TMVA Regression Update (getting into the details)

My dearest blog, how it must've seemed that I've abandoned you! Fret not, for it was not I who abandoned you but circumstance that created chasm between us. As Ulysses once said in the Odyssey: "There is a time for making speeches, and a time for going to bed" and I'm afraid the latter does not pertain to us at this very moment. This blog post will be lengthier than
normal and serves as an update to what I have done since the last post.

Update

In the last update (I recommend reading it) I stated that I figured out how to draw the correctly weighted pJetPt with the partonic weight but was confounded on  how to save it to a TH1F. With a script that I wrote, I produced the following plot that has t->Draw("pjetPt","partonicWeight") plotted with the histogram that I created.
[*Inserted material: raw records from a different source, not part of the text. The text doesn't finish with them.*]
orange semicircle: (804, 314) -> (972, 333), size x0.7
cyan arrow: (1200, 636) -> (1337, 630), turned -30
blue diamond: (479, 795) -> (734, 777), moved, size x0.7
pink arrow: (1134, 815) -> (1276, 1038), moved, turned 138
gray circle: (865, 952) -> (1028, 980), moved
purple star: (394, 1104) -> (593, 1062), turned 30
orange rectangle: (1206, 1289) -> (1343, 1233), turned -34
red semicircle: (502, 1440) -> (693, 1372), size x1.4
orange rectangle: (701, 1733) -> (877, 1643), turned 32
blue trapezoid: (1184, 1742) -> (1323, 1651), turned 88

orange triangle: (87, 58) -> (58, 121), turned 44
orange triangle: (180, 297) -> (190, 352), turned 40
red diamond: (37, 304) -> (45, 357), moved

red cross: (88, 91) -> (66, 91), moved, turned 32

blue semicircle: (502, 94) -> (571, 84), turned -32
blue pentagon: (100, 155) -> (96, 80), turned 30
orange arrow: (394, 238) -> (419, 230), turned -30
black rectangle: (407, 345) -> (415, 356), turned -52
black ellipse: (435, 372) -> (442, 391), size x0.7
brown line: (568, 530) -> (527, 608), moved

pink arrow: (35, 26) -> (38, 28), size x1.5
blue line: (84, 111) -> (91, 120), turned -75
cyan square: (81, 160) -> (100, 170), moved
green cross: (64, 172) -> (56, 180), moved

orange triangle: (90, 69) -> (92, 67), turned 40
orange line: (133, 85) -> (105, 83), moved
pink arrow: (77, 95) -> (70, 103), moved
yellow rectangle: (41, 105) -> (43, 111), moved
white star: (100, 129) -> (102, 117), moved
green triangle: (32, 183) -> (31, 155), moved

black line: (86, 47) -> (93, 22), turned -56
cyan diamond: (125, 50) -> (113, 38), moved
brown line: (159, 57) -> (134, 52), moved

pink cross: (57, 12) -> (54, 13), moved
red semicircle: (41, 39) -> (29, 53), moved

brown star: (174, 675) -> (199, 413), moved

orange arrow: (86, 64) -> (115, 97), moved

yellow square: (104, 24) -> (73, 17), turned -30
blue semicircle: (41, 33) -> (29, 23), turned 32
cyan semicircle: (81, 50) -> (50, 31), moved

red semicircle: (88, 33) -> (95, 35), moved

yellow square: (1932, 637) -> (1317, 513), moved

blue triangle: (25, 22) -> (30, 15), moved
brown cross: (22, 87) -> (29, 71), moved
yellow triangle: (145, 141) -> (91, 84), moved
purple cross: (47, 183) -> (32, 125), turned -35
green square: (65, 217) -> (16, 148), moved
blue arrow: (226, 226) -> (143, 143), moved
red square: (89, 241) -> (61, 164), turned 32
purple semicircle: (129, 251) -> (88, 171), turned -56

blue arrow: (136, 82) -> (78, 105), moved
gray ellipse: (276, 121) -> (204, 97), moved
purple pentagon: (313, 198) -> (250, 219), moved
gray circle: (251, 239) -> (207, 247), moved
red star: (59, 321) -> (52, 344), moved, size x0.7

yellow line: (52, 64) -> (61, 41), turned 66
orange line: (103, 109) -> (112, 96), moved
The histogram was created by looping through the number of entries in the TTree, grabbing the weight and pJetPt for that entry in the TTree,  and filling the T1HF with the appropriate pJetPt and partonic weight. 


As useful (or not useful) as that may be, it is of no use to the TMVA regression but serves as sanity check. 

My biggest concern for the TMVA regression was giving TMVA the correctly weighted pJetpT distribution. The reason behind this concern goes as follows:

  • The regression depends on the target variable (the pJetPt dist. passed in) 
  • TMVA will perform a regression based on this target variable. 
  • If the target variable is not "correct", it will still perform the regression correctly (based on the method chosen) but won't produce the regression that is sought after. Rather, it will be a regression that is "incorrect".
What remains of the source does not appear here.